No, this can't work. Ethically speaking, the clinical data needs to be globally available, s.t. any provider can help any patient anywhere in the world. And such that any research project can have easy access to all of the clinical data of the entire planet.

Holding Data Hostage

 

So who owns this data, ethically speaking? That's a good question, which i'm certainly not the first one to address. For example George Washington University Hirsh Health Law and Policy Program has published a study called "Who Owns Medical Records: 50 State Comparison." considers the law and finds only New Hampshire to have a law assigning ownership medical records to the patient, while the rest of the USA either has no law or the law assigns ownership to the medical provider. In fact, the most obvious candidates would be:

  • patient? Well, the ethically it might seem sound, however most patients do a terrible job at managing their clinical data, and end up loosing or misplacing most of it. So it doesn't sound like a good idea to leave the master copy of such valuable data into the patient's hands. 
  • medical provider (doctor)? This is what i thought: the providers usually use software which could manage clinical data. But many software companies don't interoperate with each other, and have no interest in doing so. So again data would not be 100% available
  • how about vendor? (the company that developed the tecnology that physically manages and stores the data)? No, obviously not. We have just seen why not.

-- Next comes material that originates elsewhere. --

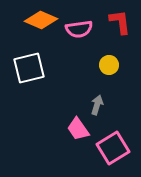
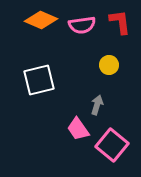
pink semicircle: moved 3 px right, 4 px up
white square: moved 10 px right, 12 px down
pink square: moved 1 px left, 3 px up; rotated 20 degrees counterclockwise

Once patient's clinical data has been sufficiently de-identified to protect the individual's privacy, data should be publicly and easily available to the entire human race. This will allow it to be maximally useful for research and patient care. Therefore I believe that patient's clinical data is a human heritage, not be owned by any individual. As soon as some clinical data has been collected, the patient should have the option of allowing it to be stored on some kind of network that will make a de-identified version of it available to qualified researchers and a full version available to any medical provider with an appropriate key.

How it would look like

  1. So the patient arrives, to see a doctor for the first time (ER, dentist, whatever, ...). 
  2. The medical provider (i.e. doctor)'s front desk would ask for their digital ID ID.
  3. Kind of like a credit card today, or Apple Pay or other such mechanism, the patient interacts with the card reader, and enters his/her credentials (with OTP, fingerprint, or whatever).
  4. The system is now able to retrieve the patient's ID and digital key by combining their card with their authentication.
  5. With the digital key of the patient and the provider's own digital key, the system can:
    1. have access to the lookup table of "the network" with the provider's key. this gives access to de-identified records.
    2. search for and download the correct record using the patient's digital ID.
    3. decrypt identity information, using the patient's digital ID, and by so doing, obtaining the full record of the patient.